Nevertheless, Trump has also shown that his malleability and his predisposition to make a deal can also yield dividends in government. After spending the campaign critiquing his predecessors’ military adventurism, Trump didn’t hesitate to strike Syria when President Bashar Assad used chemical weapons on his people. Yet at the same time, he didn’t get carried away and gun for regime change. Instead, he has shown both firmness and restraint toward Syria.

Trump’s Syria policy, especially since his foreign policy operation is understaffed, has so far been the most positive surprise of this administration.

His single best action in his first 100 days wasn’t a surprise and it wasn’t a flip either. It was his appointment of Judge Neil Gorsuch to the Supreme Court. In this, Trump delivered on an election promise to nominate a justice “in the mold of” the late Antonin Scalia. Gorsuch isn’t merely conservative; he’s eloquent, intelligent, careful, principled and young. With this appointment, Trump has, for a generation, made the rule of law more secure.
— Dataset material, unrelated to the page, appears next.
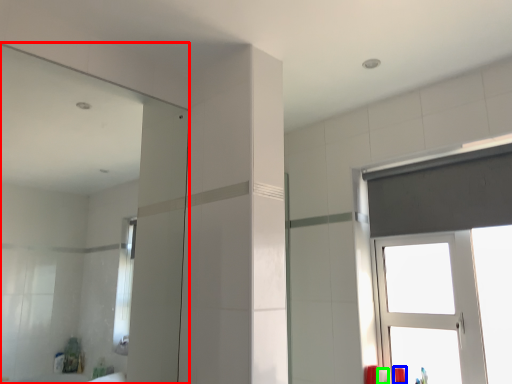 Question: Which object is the closest to the mirror (highlighted by a red box)? Choose among these: toiletry (highlighted by a blue box) or toiletry (highlighted by a green box).

Choices:
 (A) toiletry
 (B) toiletry

Answer: (B) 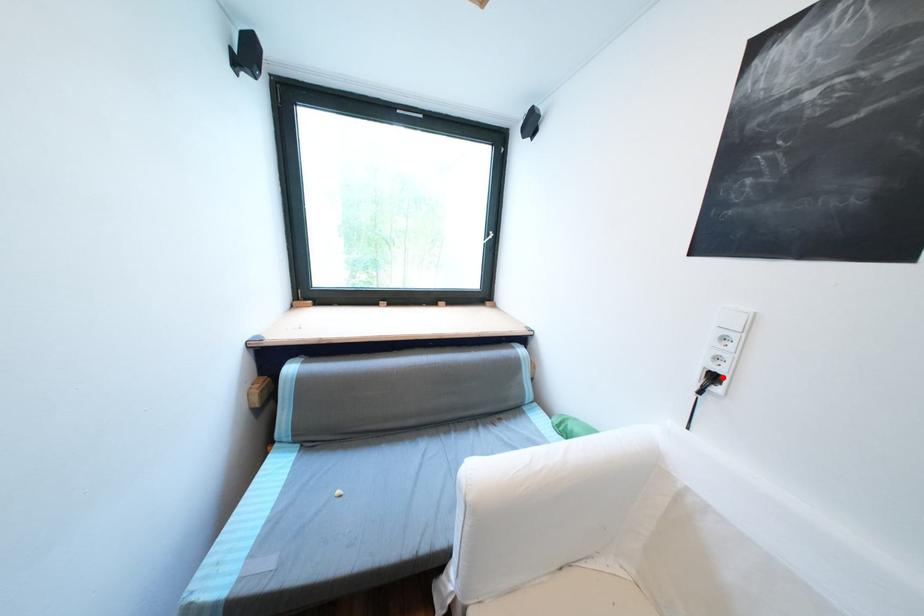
His executive actions have also been good. His Justice Department has promised to impose stricter penalties on crimes related to illegal immigration, and to end the “catch-and-release” policies that have created the havoc of recent decades. Trump has also reversed Obama’s special-interest overreaches on pipelines, subsidies for Planned Parenthood, transgender bathrooms and much else. He has set in motion a campaign to roll back overregulation.
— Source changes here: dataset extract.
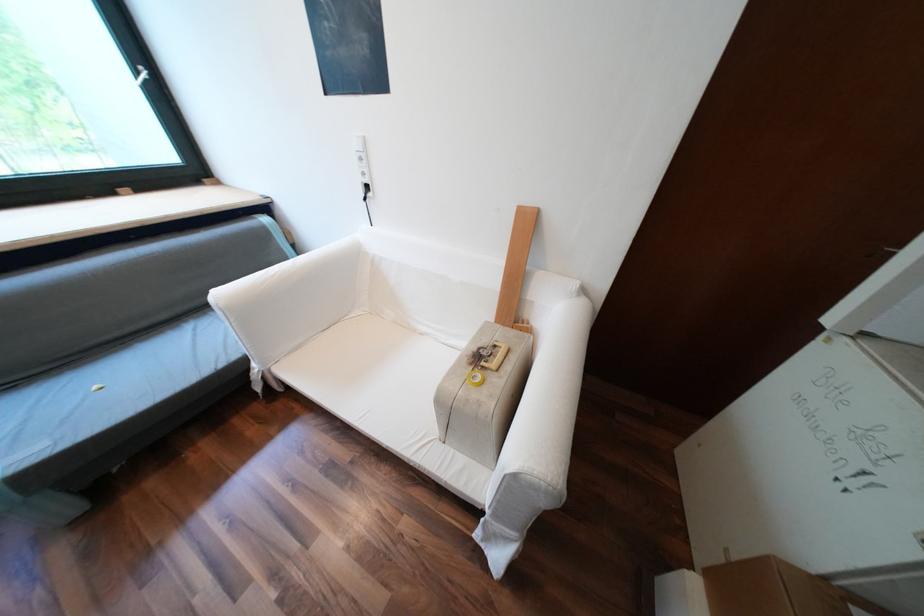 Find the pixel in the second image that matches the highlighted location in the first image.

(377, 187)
Trump’s newness to politics may also explain the strangest aspect of the transition and his first 100 days, which has been on Russia. Perhaps overly influenced by Paul Manafort, a highly paid agent for Russian interests, Trump seemed repeatedly to be too cozy with President Vladimir Putin’s tyranny. He refused to criticize Putin’s murders, his election meddling, and all his aggressive contraventions of law and propriety. Trump has, though, destroyed the idea that he would be a puppet of Putin, not least by firing 59 cruise missiles into that theory in his punitive strike on Syria.

Trump still, however, threatens his own accomplishments with a sloppiness that is probably another fruit of inexperience. His first executive order suspending immigration from terrorist-ridden countries was poorly drafted, rushed out without vetting, and never explained to the media and the public.

He has most gotten in his own way with tweets and comments unbecoming a president. He has stooped to attack reporters, made careless allegations of wiretapping, blustered and called names.

Of course, this was and is part of Trump’s appeal to “tell it like it is,” which really means he says what he thinks regardless of the norms of polite discourse. His inexperience was what voters were seeking.

Trump will need to learn many things quickly, and one hopes that these will include a greater measure of impulse control, how to navigate Congress — he has, as yet, no major legislative accomplishments — and generally a better grasp of how the world works.

He’s faced a steep learning curve so far. He has climbed some of it. We hope he keeps conquering that challenging slope.